Un incedere lento, una melodia cupa e goticheggiante, linee vocali più umane e un testo carico di rivalsa, nonchè, anche qui, un gusto sopraffino per le pause, molto importanti nella formula dei Nostri. Queste le caratteristiche principali del brano che, pubblicato qualche mese fa su Soundcloud, destò l’attenzione circa l’uscita dell’album. Si prosegue con gli ultimi tre inediti, Undefined, unknown desire, sempre minimalista ma più ricca di soluzioni ritmiche, caratterizzata da uno spiccato gusto per la melodia, il mid tempo hardcore di Your master, che nei suoni e nell’incedere ricorda i Pouppée Fabrikk, e la più sperimentale You hide, un brano in cui vecchi sintetizzatori si incontrano e danno forma a trame melodiche d’altri tempi, più techno che EBM, una degna conclusione per un lavoro che mostra il duo al massimo della loro forma, ancora in grado, dopo tanti anni, di cambiare gli sviluppi del genere.

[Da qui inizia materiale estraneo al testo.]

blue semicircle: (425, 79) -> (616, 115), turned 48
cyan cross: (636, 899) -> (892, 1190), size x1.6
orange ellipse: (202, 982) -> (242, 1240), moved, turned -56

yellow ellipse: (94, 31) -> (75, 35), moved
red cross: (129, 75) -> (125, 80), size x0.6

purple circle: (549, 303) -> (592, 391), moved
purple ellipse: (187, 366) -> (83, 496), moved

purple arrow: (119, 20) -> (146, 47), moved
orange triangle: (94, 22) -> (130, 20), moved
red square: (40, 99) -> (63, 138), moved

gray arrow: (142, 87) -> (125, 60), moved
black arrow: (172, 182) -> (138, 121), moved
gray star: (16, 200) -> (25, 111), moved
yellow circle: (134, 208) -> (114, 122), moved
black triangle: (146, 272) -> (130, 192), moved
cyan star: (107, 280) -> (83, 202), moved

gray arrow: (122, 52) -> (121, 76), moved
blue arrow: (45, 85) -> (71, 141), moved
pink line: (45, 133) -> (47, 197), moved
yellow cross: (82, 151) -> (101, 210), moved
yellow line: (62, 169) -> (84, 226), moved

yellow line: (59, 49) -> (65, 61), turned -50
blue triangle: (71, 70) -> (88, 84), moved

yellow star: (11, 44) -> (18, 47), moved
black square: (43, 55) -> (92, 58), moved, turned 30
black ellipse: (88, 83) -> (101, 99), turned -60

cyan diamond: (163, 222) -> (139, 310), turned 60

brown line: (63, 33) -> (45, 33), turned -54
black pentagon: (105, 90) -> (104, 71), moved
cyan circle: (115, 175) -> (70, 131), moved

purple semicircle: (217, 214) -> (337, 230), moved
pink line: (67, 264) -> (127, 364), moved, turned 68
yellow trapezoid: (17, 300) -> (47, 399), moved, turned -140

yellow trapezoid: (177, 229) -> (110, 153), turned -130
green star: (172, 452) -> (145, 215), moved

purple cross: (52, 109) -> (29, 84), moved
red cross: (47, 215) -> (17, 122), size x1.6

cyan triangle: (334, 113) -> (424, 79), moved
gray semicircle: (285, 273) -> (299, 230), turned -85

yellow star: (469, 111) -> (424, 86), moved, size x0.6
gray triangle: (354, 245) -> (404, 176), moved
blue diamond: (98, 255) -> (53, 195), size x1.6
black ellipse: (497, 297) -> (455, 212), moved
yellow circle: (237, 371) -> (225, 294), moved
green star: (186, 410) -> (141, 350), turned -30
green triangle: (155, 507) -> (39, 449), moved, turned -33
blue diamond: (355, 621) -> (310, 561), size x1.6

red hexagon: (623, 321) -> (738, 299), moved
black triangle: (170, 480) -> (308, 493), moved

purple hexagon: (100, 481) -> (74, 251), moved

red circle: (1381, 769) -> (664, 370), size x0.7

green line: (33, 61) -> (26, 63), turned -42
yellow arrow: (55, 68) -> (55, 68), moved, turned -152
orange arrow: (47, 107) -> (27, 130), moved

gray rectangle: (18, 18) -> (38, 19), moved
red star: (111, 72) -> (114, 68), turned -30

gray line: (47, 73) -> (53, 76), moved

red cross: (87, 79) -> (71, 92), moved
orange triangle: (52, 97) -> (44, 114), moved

Agli inediti segue la consueta serie di remix, a partire dalla versione più propriamente electro-industrial di Resistance ad opera dell’alter ego di Kruse, PNE, una versione molto più cupa e astratta della title track ad opera del brasiliano compagno di etichetta kFactor, che trasforma completamente l’originale, una versione di Violence molto più serrata e rapida ad opera di CYBER, una versione più legata all’old school electro di My heart will beat again realizzata dai The psychic force, più orientata verso suoni synth-pop, l’electro moderna di AD:key che rilegge Your master rallentandola e conferendola una maggiore aura goticheggiante, una versione di Resistance molto più “fisica” operata dal progetto Pyrroline e la particolare rilettura swedish EBM di My life, my being da parte degli Astma, che trasformano il groove del brano in un balletto elettronico di matrice vagamente anni ’80.
Rispetto al nuovo lavoro dei Nostri, Immer voran! evidenzia un act più imprigionato in schemi quadrati ma che di certo non ne banalizzano la proposta, alternando esplorazioni quasi tribali nell’opener Steh auf a mid tempo più canonici ma non meno personali come in Komm noch naeher e la title track, passando per l’electro di Glaub an mich e le sferzate più veloci e accattivanti in Zeig dich e soprattutto nella breve e tirata Waehle. Degna conclusione del lavoro è Das zweite leben, in cui ritmi sostenuti, voce distorta, suoni electro-minimali e una dose di synth pop anni ’80 convivono perfettamente insieme. Si tratta di uno dei brani più old school. I remix, ad opera di PNE, esplorano la dimensione più electro dei brani proposti, dilatandoli, inserendo molteplici livelli e voci femminili e spezzandone le rigide ritmiche EBM. C’è spazio anche per remix dei loro brani storici, sempre interpretati attraverso la formula della tirata sintetica electro old school arricchita da female vocals.
In questa doppia prova due sono le conclusioni alle quali è possibile giungere: la prima è che in cinque anni i nostri sono cresciuti moltissimo, riuscendo a trovare, con State of war, la loro formula ideale, dopo anni di sperimentazione nei generi electro ed EBM, anche grazie a quanto fatto nei side projects, mentre la seconda è che, dopo tanti anni di attività, il duo tedesco dimostra di essere ancora immer voran, ovvero sempre avanti. Cinque anni sono passati, ma così com’era attuale Immer voran! nel 2010, così lo è State of war cinque anni dopo: una grande prova di resistenza.